/deep-eos-pytorch

General-Purpose Neural Networks for Sentence Boundary Detection - PyTorch implementation

Primary LanguagePythonGNU Affero General Public License v3.0AGPL-3.0

Deep-EOS PyTorch

Introduction

This is a pytorch implementation of "Deep-EOS: General-Purpose Neural Networks for Sentence Boundary Detection" (Schweter et al, 2019). Go here for the original Keras implementation: https://github.com/stefan-it/deep-eos

Currently only the LSTM and Bi-LSTM models are implemented.
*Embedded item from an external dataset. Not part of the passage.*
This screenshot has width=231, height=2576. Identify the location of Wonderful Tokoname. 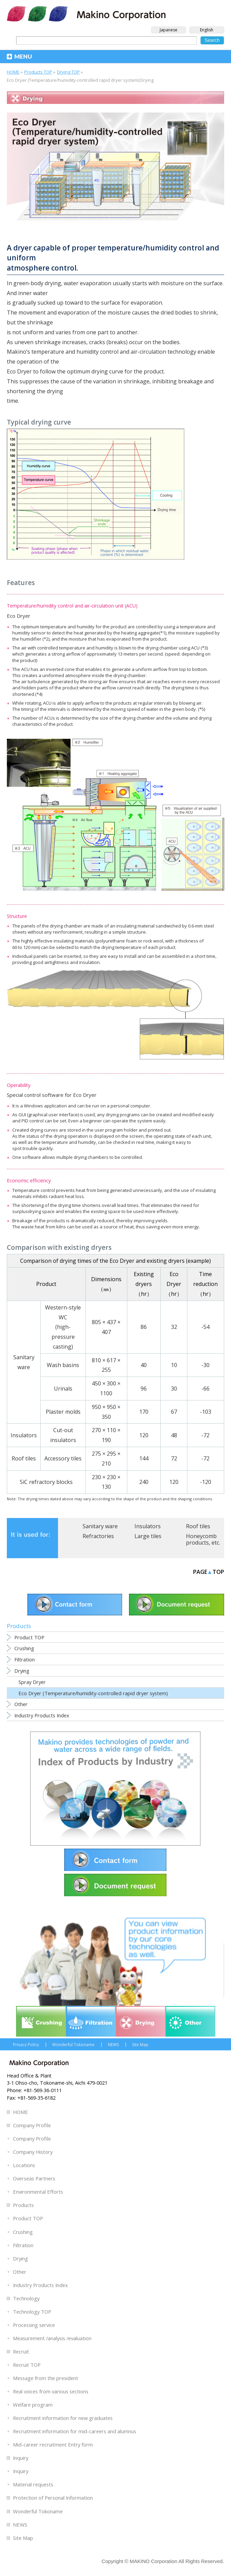
(73, 2045).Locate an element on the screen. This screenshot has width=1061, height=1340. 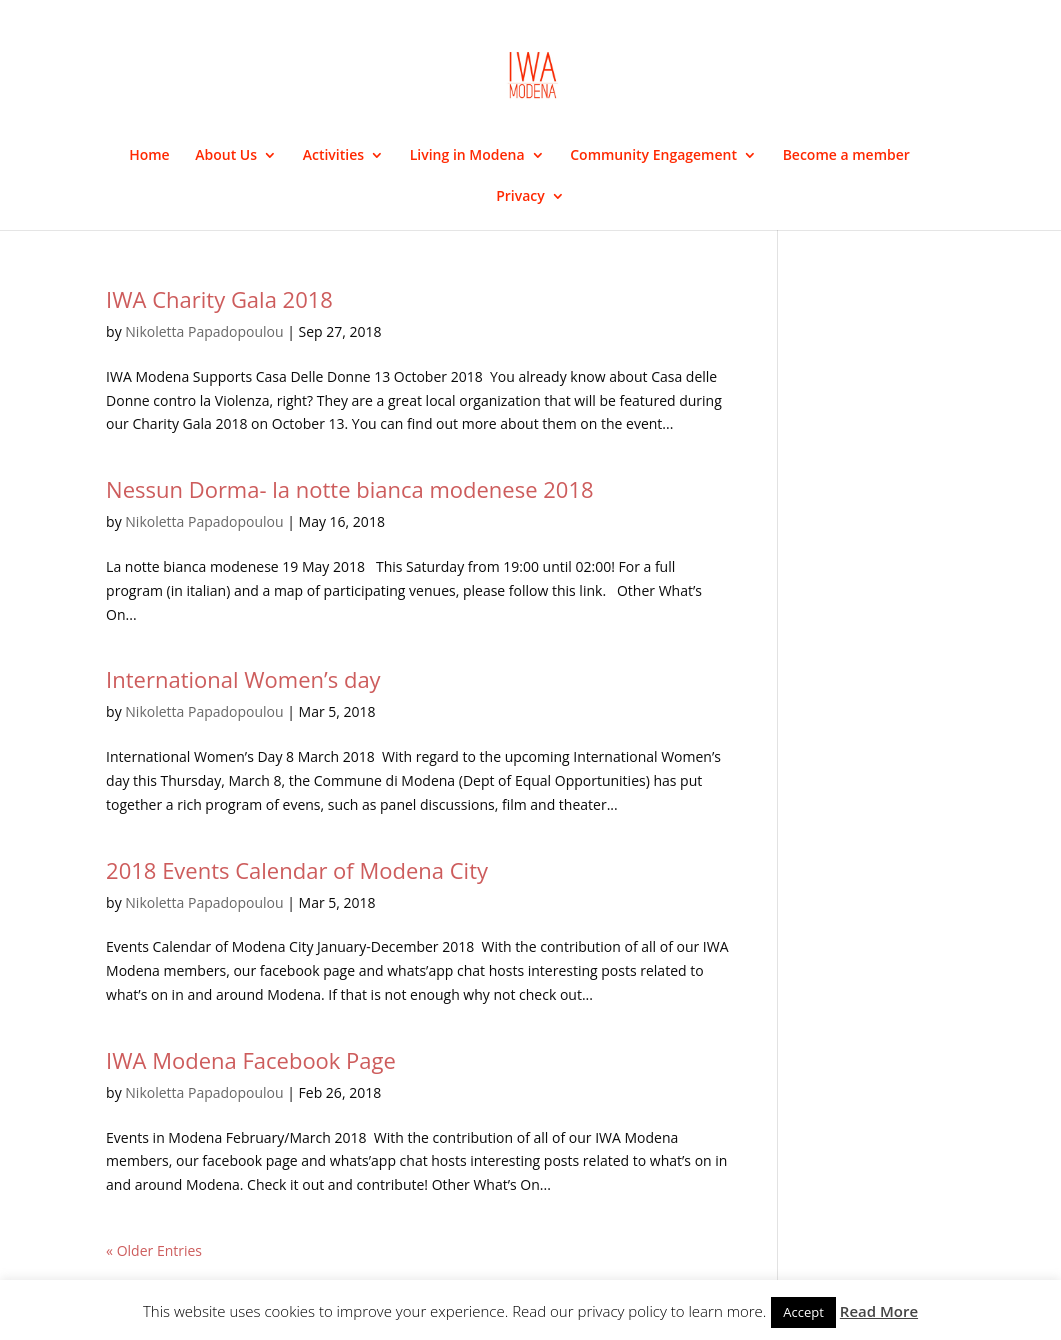
Community Engagement is located at coordinates (653, 156).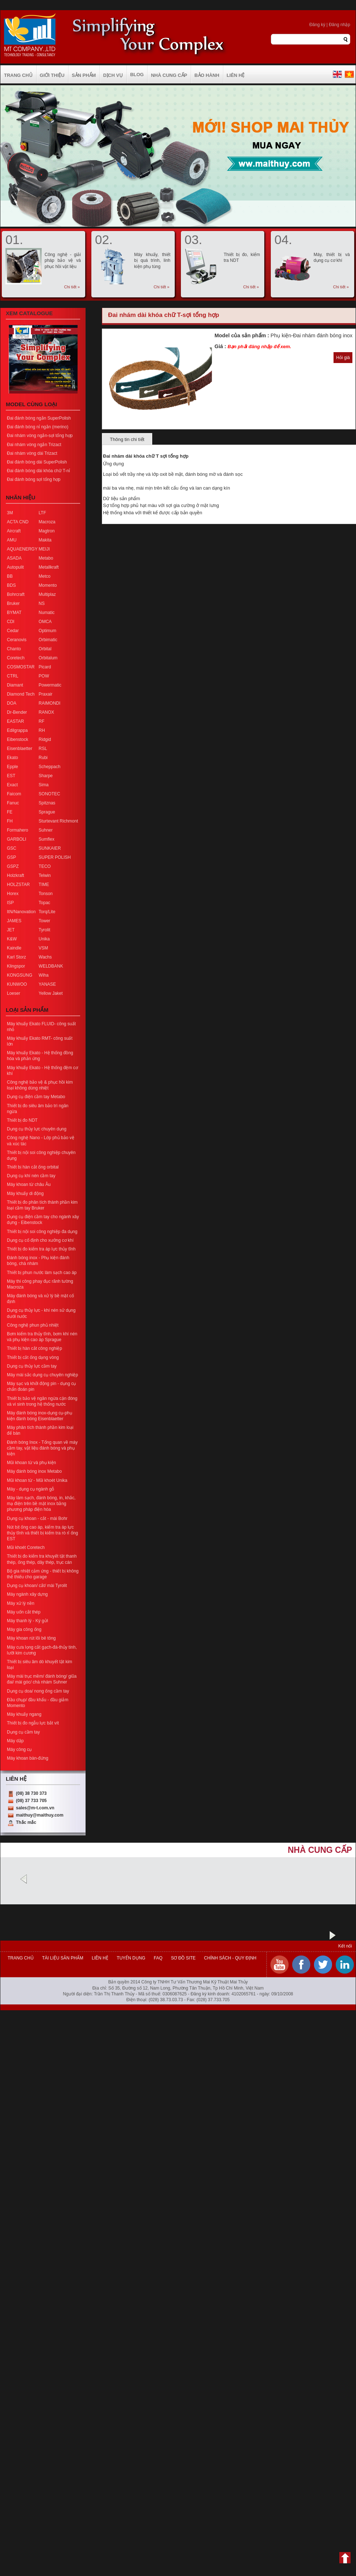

The dataset download script and dataset creation methods are largely copied from Stefan Schweters repository.

Results

Test set

Language PyTorch LSTM PyTorch Bi-LSTM Original LSTM Original Bi-LSTM Original CNN
German 0.9763 0.9763 0.9750 0.9760 0.9751
English 0.9862 0.9862 0.9861 0.9860 0.9858
Bulgarian 0.9893 0.9891 0.9922 0.9923 0.9919
Bosnian 0.9917 0.9919 0.9957 0.9959 0.9953
Greek 0.9958 0.9957 0.9967 0.9969 0.9963
Croatian 0.9921 0.9918 0.9946 0.9948 0.9943
Macedonian 0.9772 0.9786 0.9810 0.9811 0.9794
Romanian 0.9875 0.9874 0.9907 0.9906 0.9904
Albanian 0.9922 0.9920 0.9953 0.9949 0.9940
Serbian 0.9843 0.9838 0.9877 0.9877 0.9870
Turkish 0.9824 0.9829 0.9858 0.9854 0.9854

Download

The trained models can be downloaded in the releases section. The each model 7zip archive contains the best scoring model (on development data) out of 5 epochs, alongside with its corresponding vocabulary.

The datasets can be downloaded with the download_data.sh script from the original implementation.

To-Do

  • Implementation:
    • LSTM
    • Bi-LSTM
    • CNN

References

  • S. Schweter and S. Ahmed, "Deep-EOS: General-Purpose Neural Networks for Sentence Boundary Detection” in Proceedings of the 15th Conference on Natural Language Processing (KONVENS), 2019.